HawkScan Test Info for Remote Code Execution - Shell Shock

Remote Code Execution - Shell Shock


Plugin Id: 10048 | CWE: 78


To remediate the vulnerability, it is recommended to update the Bash shell to a version that is not affected by the Shell Shock vulnerability. This can be done by following these steps:

  1. Identify the version of Bash: Check the current version of Bash running on the server by executing the following command:
    $ bash --version
  2. Update Bash: If the version is vulnerable, update Bash to a patched version. The specific steps to update Bash will depend on the operating system and package manager being used.

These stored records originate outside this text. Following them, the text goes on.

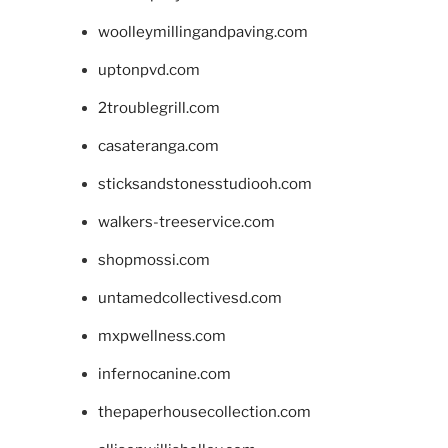
woolleymillingandpaving.com
uptonpvd.com
2troublegrill.com
casateranga.com
sticksandstonesstudiooh.com
walkers-treeservice.com
shopmossi.com
untamedcollectivesd.com
mxpwellness.com
infernocanine.com
thepaperhousecollection.com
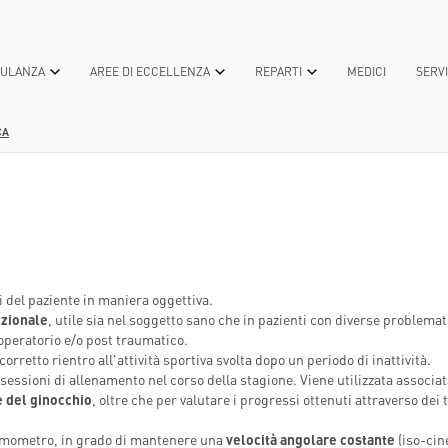
BULANZA
AREE DI ECCELLENZA
REPARTI
MEDICI
SERVI
CA
TEROLOGICA
OGICA
OSANITARIA
TECNOLOGIE PER LA CURA
PATOLOGIE MEDICHE
UNIVERSITÀ
DONA ORA
MEDICINA GENERALE E 
DICONO DI 
L
CA
APIA INTENSIVA
I
TECNICHE ALL'AVANGUARDIA
CURE
LAUREA IN “INNOVATIONS IN BIOTE
5XMILLE
MEDICINA NUCLEARE A
RICONOSCI
REGENERATIVE MEDICINE”
BONO
ANNO
CA
A
ARI
TECNOLOGIE GREEN
DIAGNOSTICA
RASSEGNA 
LAUREA IN INFERMIERISTICA
NEUROCHIRURGIA
ORGANIZZAZIONE
SCOLARE
OTETTE
CONVENZIONI E ASSICURAZIONI
NEWS
MASTER E CORSI DI PERFEZIONAME
NEUROLOGIA
ITA
RALE, ONCOLOGICA E MININVASIVA-
 PER LA
PERCORSI DI CURA E CASE MANAGER
 del paziente in maniera oggettiva.
INFERMIERISTICI
CENTRO DI RICERCA EUGENIA MENNI
OCULISTICA
GANIZZATIVA
nzionale
, utile sia nel soggetto sano che in pazienti con diverse problema
OLARE
MILIARI CIDAF
POLIAMBULANZA PET FRIENDLY
CHI SIAMO
ONCOLOGIA
peratorio e/o post traumatico.
 AZIENDE
rretto rientro all'attività sportiva svolta dopo un periodo di inattività.
ESTIVA
TERNI
IGIENE - NORME E BUONE PRATICHE
COSA FACCIAMO
ORTOPEDIA E TRAUMAT
sessioni di allenamento nel corso della stagione. Viene utilizzata associat
ALISI
TERNI
SERVIZIO DI DISTRIBUZIONE DIRETTA
DONAZIONI
OSTETRICIA E GINECOL
e del ginocchio
, oltre che per valutare i progressi ottenuti attraverso dei 
DEL FARMACO PER PAZIENTI
A MEDICAL
AMBULATORIALI
namometro, in grado di mantenere una
NIA
velocità angolare costante
(iso-cin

Here are some examples:

    • Ubuntu/Debian: Update Bash using the apt package manager:
      $ sudo apt update
      $ sudo apt upgrade bash
    • CentOS/RHEL: Update Bash using the yum package manager:
      $ sudo yum update bash
    • MacOS: Update Bash using Homebrew:
      $ brew update
      $ brew upgrade bash
  3. Restart services: After updating Bash, it is recommended to restart any services or applications that rely on Bash to ensure the updated version is being used.


The vulnerability known as “Shell Shock” refers to a security flaw in the Bash shell, a widely used command-line interpreter in Unix-based operating systems. This vulnerability allows remote attackers to execute arbitrary code on a server running a vulnerable version of Bash.

The vulnerability is caused by improper handling of environment variables in Bash, which allows an attacker to inject malicious code into these variables. When Bash is invoked, it processes these variables and executes the injected code, giving the attacker unauthorized access to the server.


The Shell Shock vulnerability poses significant risks to the security of a server. If exploited, an attacker can:

  • Execute arbitrary code: The attacker can execute any command or script on the server, potentially gaining full control over the system.

  • Access sensitive information: By executing commands, the attacker can access sensitive data stored on the server, such as user credentials, databases, or configuration files.

  • Spread malware: The attacker can use the vulnerability to install and execute malware on the server, compromising the integrity of the system and potentially spreading to other connected systems.

  • Launch further attacks: Once the attacker gains control over the server, they can use it as a launching pad for further attacks, such as launching DDoS attacks, distributing spam, or hosting malicious content.

It is crucial to promptly remediate the Shell Shock vulnerability to mitigate these risks and ensure the security of the server and its data.